Making Economics Work for US: A Human Rights and Feminist Perspective, 2012 Global Social Work Student Conference, New York, New York: March 25, 2012
At the Global Social Work Student Conference, CWGL’s Program Coordinator, Margot Baruch, presented a workshop which introduced the linkages between macroeconomics and human rights to a group of 50 social work professionals and students. Ms. Baruch magnified the ways in which the U.S. government has obligations to respect, protect, and fulfill economic and social rights and when the U.S. fails to uphold these obligations, it is violating basic human rights standards. CWGL’s Nexus Brief provides more information about economic and social rights in the U.S.

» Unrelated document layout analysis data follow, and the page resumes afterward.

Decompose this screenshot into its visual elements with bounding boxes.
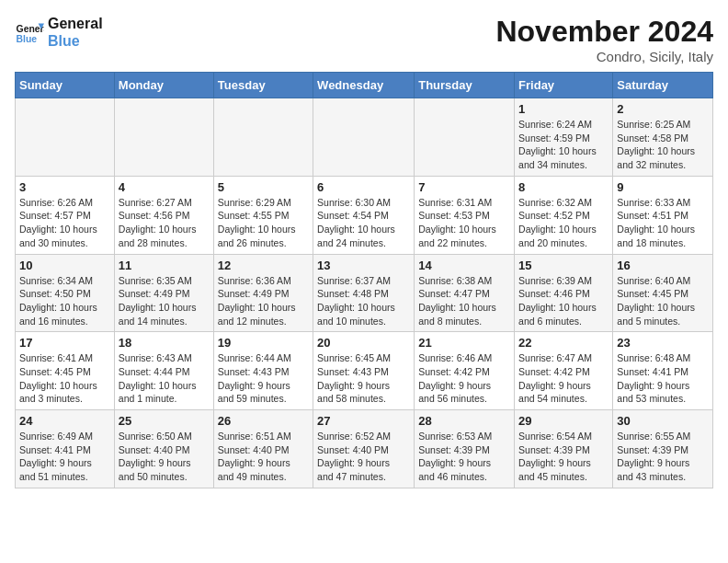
logo: General Blue General Blue (15, 15, 103, 50)
day-number: 29 (518, 414, 609, 428)
calendar-cell: 8Sunrise: 6:32 AM Sunset: 4:52 PM Daylig… (515, 176, 613, 254)
day-info: Sunrise: 6:37 AM Sunset: 4:48 PM Dayligh… (317, 274, 410, 328)
calendar-cell: 27Sunrise: 6:52 AM Sunset: 4:40 PM Dayli… (313, 410, 415, 488)
day-number: 20 (317, 336, 410, 350)
calendar-cell: 30Sunrise: 6:55 AM Sunset: 4:39 PM Dayli… (613, 410, 713, 488)
column-header-friday: Friday (515, 73, 613, 98)
day-info: Sunrise: 6:39 AM Sunset: 4:46 PM Dayligh… (518, 274, 609, 328)
day-number: 10 (19, 259, 110, 272)
calendar-cell: 7Sunrise: 6:31 AM Sunset: 4:53 PM Daylig… (415, 176, 515, 254)
day-info: Sunrise: 6:43 AM Sunset: 4:44 PM Dayligh… (119, 351, 210, 406)
day-info: Sunrise: 6:36 AM Sunset: 4:49 PM Dayligh… (218, 274, 309, 328)
svg-text:Blue: Blue (17, 34, 38, 44)
day-info: Sunrise: 6:41 AM Sunset: 4:45 PM Dayligh… (19, 351, 110, 406)
day-info: Sunrise: 6:54 AM Sunset: 4:39 PM Dayligh… (518, 430, 609, 484)
day-info: Sunrise: 6:26 AM Sunset: 4:57 PM Dayligh… (19, 196, 110, 250)
calendar-cell: 25Sunrise: 6:50 AM Sunset: 4:40 PM Dayli… (114, 410, 213, 488)
calendar-cell: 28Sunrise: 6:53 AM Sunset: 4:39 PM Dayli… (415, 410, 515, 488)
location: Condro, Sicily, Italy (495, 49, 713, 64)
day-info: Sunrise: 6:31 AM Sunset: 4:53 PM Dayligh… (418, 196, 510, 250)
day-number: 3 (19, 180, 110, 194)
day-info: Sunrise: 6:49 AM Sunset: 4:41 PM Dayligh… (19, 430, 110, 484)
day-number: 11 (119, 259, 210, 272)
day-info: Sunrise: 6:29 AM Sunset: 4:55 PM Dayligh… (218, 196, 309, 250)
column-header-saturday: Saturday (613, 73, 713, 98)
calendar-cell: 6Sunrise: 6:30 AM Sunset: 4:54 PM Daylig… (313, 176, 415, 254)
month-title: November 2024 (495, 15, 713, 49)
calendar-cell: 24Sunrise: 6:49 AM Sunset: 4:41 PM Dayli… (16, 410, 115, 488)
column-header-tuesday: Tuesday (213, 73, 313, 98)
calendar-cell: 2Sunrise: 6:25 AM Sunset: 4:58 PM Daylig… (613, 98, 713, 177)
day-info: Sunrise: 6:55 AM Sunset: 4:39 PM Dayligh… (617, 430, 709, 484)
day-number: 23 (617, 336, 709, 350)
calendar-table: SundayMondayTuesdayWednesdayThursdayFrid… (15, 72, 713, 488)
calendar-cell: 10Sunrise: 6:34 AM Sunset: 4:50 PM Dayli… (16, 254, 115, 332)
day-number: 8 (518, 180, 609, 194)
day-info: Sunrise: 6:34 AM Sunset: 4:50 PM Dayligh… (19, 274, 110, 328)
day-number: 30 (617, 414, 709, 428)
calendar-cell: 18Sunrise: 6:43 AM Sunset: 4:44 PM Dayli… (114, 332, 213, 410)
day-number: 9 (617, 180, 709, 194)
day-info: Sunrise: 6:40 AM Sunset: 4:45 PM Dayligh… (617, 274, 709, 328)
day-info: Sunrise: 6:24 AM Sunset: 4:59 PM Dayligh… (518, 118, 609, 172)
calendar-cell (213, 98, 313, 177)
calendar-cell: 21Sunrise: 6:46 AM Sunset: 4:42 PM Dayli… (415, 332, 515, 410)
day-number: 17 (19, 336, 110, 350)
day-number: 5 (218, 180, 309, 194)
calendar-cell: 9Sunrise: 6:33 AM Sunset: 4:51 PM Daylig… (613, 176, 713, 254)
day-number: 27 (317, 414, 410, 428)
day-info: Sunrise: 6:52 AM Sunset: 4:40 PM Dayligh… (317, 430, 410, 484)
column-header-wednesday: Wednesday (313, 73, 415, 98)
day-info: Sunrise: 6:38 AM Sunset: 4:47 PM Dayligh… (418, 274, 510, 328)
logo-line2: Blue (48, 32, 103, 50)
day-number: 2 (617, 102, 709, 116)
day-info: Sunrise: 6:48 AM Sunset: 4:41 PM Dayligh… (617, 351, 709, 406)
calendar-cell: 13Sunrise: 6:37 AM Sunset: 4:48 PM Dayli… (313, 254, 415, 332)
calendar-cell: 14Sunrise: 6:38 AM Sunset: 4:47 PM Dayli… (415, 254, 515, 332)
column-header-sunday: Sunday (16, 73, 115, 98)
column-header-monday: Monday (114, 73, 213, 98)
day-number: 1 (518, 102, 609, 116)
calendar-cell: 12Sunrise: 6:36 AM Sunset: 4:49 PM Dayli… (213, 254, 313, 332)
calendar-cell: 11Sunrise: 6:35 AM Sunset: 4:49 PM Dayli… (114, 254, 213, 332)
day-info: Sunrise: 6:35 AM Sunset: 4:49 PM Dayligh… (119, 274, 210, 328)
day-number: 24 (19, 414, 110, 428)
column-header-thursday: Thursday (415, 73, 515, 98)
day-number: 22 (518, 336, 609, 350)
calendar-cell: 16Sunrise: 6:40 AM Sunset: 4:45 PM Dayli… (613, 254, 713, 332)
calendar-cell: 15Sunrise: 6:39 AM Sunset: 4:46 PM Dayli… (515, 254, 613, 332)
title-block: November 2024 Condro, Sicily, Italy (495, 15, 713, 64)
logo-icon: General Blue (15, 17, 44, 47)
logo-line1: General (48, 15, 103, 32)
calendar-cell: 5Sunrise: 6:29 AM Sunset: 4:55 PM Daylig… (213, 176, 313, 254)
calendar-cell: 4Sunrise: 6:27 AM Sunset: 4:56 PM Daylig… (114, 176, 213, 254)
day-info: Sunrise: 6:44 AM Sunset: 4:43 PM Dayligh… (218, 351, 309, 406)
calendar-cell: 23Sunrise: 6:48 AM Sunset: 4:41 PM Dayli… (613, 332, 713, 410)
day-number: 16 (617, 259, 709, 272)
day-number: 18 (119, 336, 210, 350)
calendar-cell: 20Sunrise: 6:45 AM Sunset: 4:43 PM Dayli… (313, 332, 415, 410)
day-number: 6 (317, 180, 410, 194)
day-number: 7 (418, 180, 510, 194)
calendar-cell: 26Sunrise: 6:51 AM Sunset: 4:40 PM Dayli… (213, 410, 313, 488)
day-number: 25 (119, 414, 210, 428)
day-info: Sunrise: 6:50 AM Sunset: 4:40 PM Dayligh… (119, 430, 210, 484)
calendar-cell (114, 98, 213, 177)
calendar-cell: 3Sunrise: 6:26 AM Sunset: 4:57 PM Daylig… (16, 176, 115, 254)
day-number: 19 (218, 336, 309, 350)
calendar-cell: 19Sunrise: 6:44 AM Sunset: 4:43 PM Dayli… (213, 332, 313, 410)
day-number: 26 (218, 414, 309, 428)
day-info: Sunrise: 6:32 AM Sunset: 4:52 PM Dayligh… (518, 196, 609, 250)
calendar-cell (415, 98, 515, 177)
day-number: 14 (418, 259, 510, 272)
day-info: Sunrise: 6:25 AM Sunset: 4:58 PM Dayligh… (617, 118, 709, 172)
day-info: Sunrise: 6:53 AM Sunset: 4:39 PM Dayligh… (418, 430, 510, 484)
day-number: 15 (518, 259, 609, 272)
page-header: General Blue General Blue November 2024 … (15, 15, 713, 64)
day-info: Sunrise: 6:46 AM Sunset: 4:42 PM Dayligh… (418, 351, 510, 406)
day-number: 28 (418, 414, 510, 428)
day-info: Sunrise: 6:27 AM Sunset: 4:56 PM Dayligh… (119, 196, 210, 250)
day-info: Sunrise: 6:45 AM Sunset: 4:43 PM Dayligh… (317, 351, 410, 406)
day-number: 12 (218, 259, 309, 272)
calendar-cell (16, 98, 115, 177)
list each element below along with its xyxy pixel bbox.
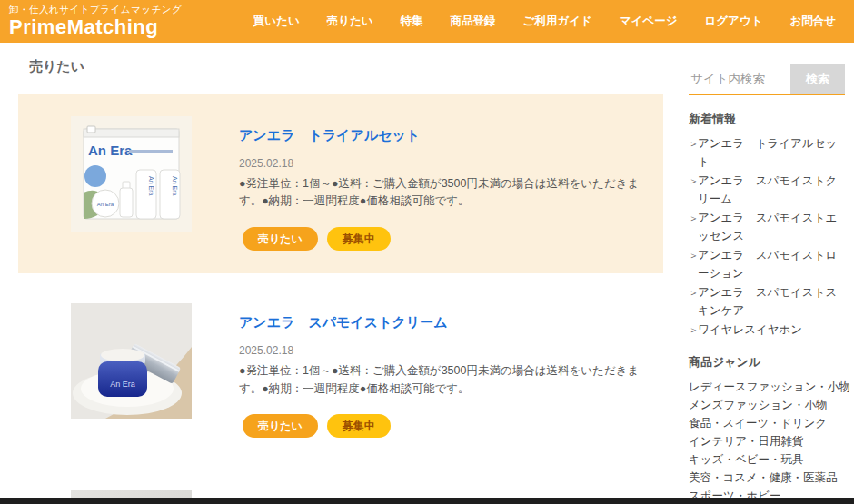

Economics Workshop: Applying Human Rights Perspectives to Macroeconomic Policies, UN Commission on the Status of Women, New York, New York: March 2, 2011
On March 2, 2011, CWGL organized a workshop on economics entitled, Applying a Human Rights Perspectives to Macroeconomic Policy. Radhika Balakrishnan, CWGL’s Executive Director, and Manuel F. Montes, Chief, Development Strategy and Policy Analysis at UN DESA, presented a strategic analysis on the use of social and economic rights as a framework through which to assess the impact of macroeconomic policy. The workshop was well attended by a diverse group of activists, UN experts and non-governmental organization representatives.
2010 Human Rights Summer Institute, New Brunswick, New Jersey: July 16-18, 2010
CWGL hosted the US Human Rights Network Summer Institute in mid July 2010 for advanced practitioners in social justice organizing. The training provided advocates and organizers with practical analytical tools to aid with campaign messaging, strategy development and policy recommendations on macroeconomic policies and Economic, Social and Cultural Rights (ESCR). The 2010 Summer Institute explored critical issues pertaining to the application and exercise of ESCR in the United States. The institute examined four areas in particular: macroeconomic policy and ESCR; the impact of "biased" policies and neo-liberal globalization on oppressed (i.e. Indigenous, Black, Latino, Asian, immigrant, etc.) communities; participatory practices and the realization of ESCR; and methods and evaluative tools for monitoring ESCR violations. [Report on the 2010 Human Rights Summer Institute] provides a more detailed overview with [photos] and [videos].
Rethinking Macro Economic Strategies from a Human Rights Perspective, US Social Forum, Detroit MI: June 24, 2010
CWGL offered key strategies and practical skills to support the use of the human rights framework in examining macroeconomic policies and outcomes. The workshop provided forum participants with an introduction on how to intervene in economic policies and impact government spending. The educational methods presented also generated increased interest in the strategic use of human rights not only as a moral framework but also as a concrete legal tool to hold governments and other actors accountable.